I feel this too to be honest. There were horrible videos I remember watching when I was a minor myself but didn't even take into account of what I was actually watching. And I'm pretty sure there were predatory comments for me too. It's really fucking shitty overall and I try my best to just repress it but can't. And they were cartoons for me too. Unfortunately in most countries that shit is actually legal... It's really good that you can talk to your therapist about this too. I also really didn't think I'd find someone that went through it like I did too.. This doesn't make you a bad person if you just saw it at the time and didn't go back to it. I'm really trying to stop with all sexual things in my life but these thoughts and events are really hard to deal with
Hey so I’m an 18 year old college student I’ve had ocd for a long time but I never wanted to admit this aspect of it as part of it and I still don’t. That’s why I won’t say it cause I’ll just end up crying again. I don’t even want to post about it cause this would just make the problem real. I know I’m not sexually attracted to them but my mind wants to trick me and I end up getting confused on which is rlly me, like the other aspects of my ocd. It spiked ig when someone sent me a meme and it was fine but at the end of it it showed a child being shown in a sexual way which was suppose to I guess be funny but it wasn’t rlly funny to me at all and got uncomfortable and the pocd thoughts came in hard and I had such a bad panic attack and then I felt the need to go back and check to see what I was feeling and went to the video the next day after avoiding it to see which after reading the threads here is I guess a big no no? I know I’m not sexually attracted but my mind is playing these games and confuses me and I’m so scared to even talk to my therapist about it or ask people for help cause what if they think I’m a pedophile? Children genuinely make me happy and I have a motherly instinct to care for them but my mind turns it into something darker and I know I don’t think of these kids sexually but it’s like I have the power to?And that freaks me out so much and it won’t leave me alone I don’t know what to do I know I’m not one but my mind is tricking me and it’s freaking me out and if my mind says it could be what if other people think I am no one I trust will even understand idk what to do I just needed to put this somewhere to vent
Hey guys, I'm really scared, someone PLEASE reply (POCD 18+) Okay, so tonight I was beginning to feel better about my obsessions and began to feel like maybe I was actually making progress. But I feel terrified rn, I'm scared because I used to watch hentai and cartoon stuff when I was younger, I'm 19, I would look up certain anime stuff or cartoons, but I started feeling happy that I probably stopped when I was 15. But now I'm terrified, I used to watch the tv show Big Mouth on Netflix but stopped after I started feeling uncomfortable with the show since it is really graphic. But I'm scared that I may have watched porn about the show while I was watching it. I don't really have strong memories about it but I'm terrified because that would have been when I was 16. I'm so scared, my friend said that "worst-case scenario, say you did, it's just a drawing at the end of the day" but I'm really scared. I'm really grossed out, I don't know what to do, I was just starting to maybe feel better but I don't even know anymore, I'm terrified, what do you guys think???
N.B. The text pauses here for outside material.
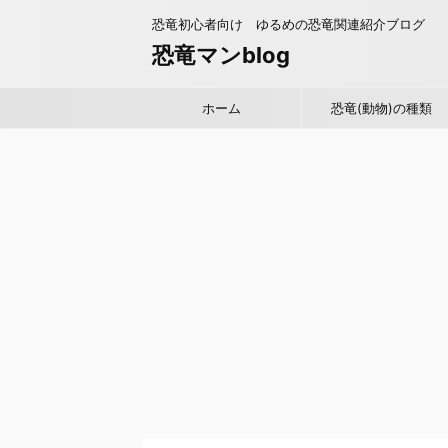
恐竜初心者向け ゆるめの恐竜関連紹介ブログ
恐竜マンblog
ホーム
恐竜(動物)の種類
I feel terrible. The porn I watched from ages 12-16 was disgusting, I feel like some sick sexual deviant. I don’t have the courage to tell my therapist what exactly I watched out of fear that they’ll confirm that it’s not ocd and my fears are true. I did tell them talk a little bit about my obsession with porn and we did erp for it but my fear is still so strong. I’ve seen people obsess about the same thing but I always feel like what I did was way worse.. :( I just don’t want to feel this way anymore when I’m doing good my fears seem so irrational and stupid but when it gets bad it feels very real and that my life is over.